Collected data
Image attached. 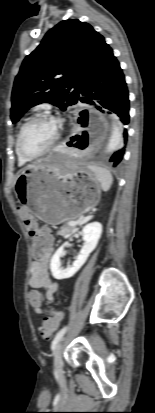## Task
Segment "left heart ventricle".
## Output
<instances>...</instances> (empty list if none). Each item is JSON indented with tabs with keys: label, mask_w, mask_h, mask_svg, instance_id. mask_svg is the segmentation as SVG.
Wrapping results in <instances>:
<instances>
[{
	"label": "left heart ventricle",
	"mask_w": 155,
	"mask_h": 413,
	"mask_svg": "<svg viewBox=\"0 0 155 413\" xmlns=\"http://www.w3.org/2000/svg\"><path fill=\"white\" fill-rule=\"evenodd\" d=\"M57 126L52 120H39L25 130L23 147L30 153H37L46 148L55 137Z\"/></svg>",
	"instance_id": "b2bd125f"
}]
</instances>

ABOUT THIS TASK:
Retype exactly, please, each line from the line that contains "<instances>...</instances> (empty list" through the last line of the entries above, with nothing added.

RESPONSE AREA:
<instances>...</instances> (empty list if none). Each item is JSON indented with tabs with keys: label, mask_w, mask_h, mask_svg, instance_id. mask_svg is the segmentation as SVG.
Wrapping results in <instances>:
<instances>
[{
	"label": "left heart ventricle",
	"mask_w": 155,
	"mask_h": 413,
	"mask_svg": "<svg viewBox=\"0 0 155 413\" xmlns=\"http://www.w3.org/2000/svg\"><path fill=\"white\" fill-rule=\"evenodd\" d=\"M57 126L52 120H39L25 130L23 147L30 153H37L46 148L55 137Z\"/></svg>",
	"instance_id": "b2bd125f"
}]
</instances>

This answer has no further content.